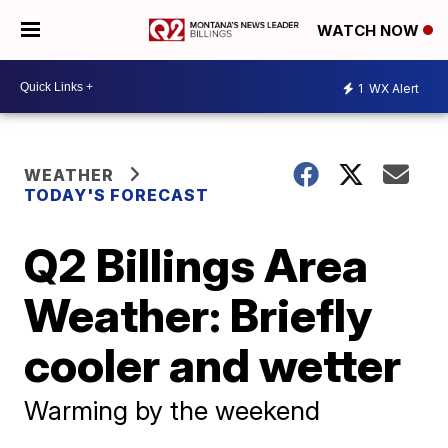
WATCH NOW
1
WX Alert
WEATHER
TODAY'S FORECAST
Q2 Billings Area
Weather: Briefly
cooler and wetter
Warming by the weekend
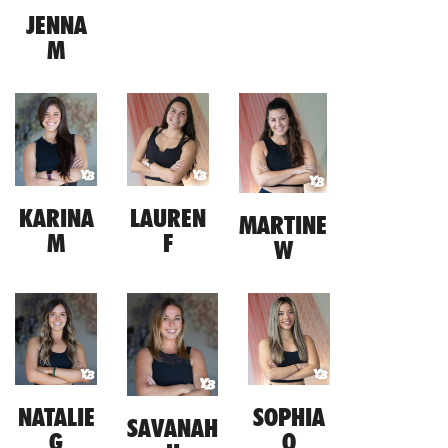
JENNA
M
KARINA
LAUREN
MARTINE
M
F
W
NATALIE
SOPHIA
SAVANAH
G
O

====================

Extract the run of lines from the line holding "Q2 Billings Area" through the final line of the material above, exactly and inclusively. Leave the pictures behind.

Q2 Billings Area
Weather: Briefly
cooler and wetter
Warming by the weekend
JENNA
M
KARINA
LAUREN
MARTINE
M
F
W
NATALIE
SOPHIA
SAVANAH
G
O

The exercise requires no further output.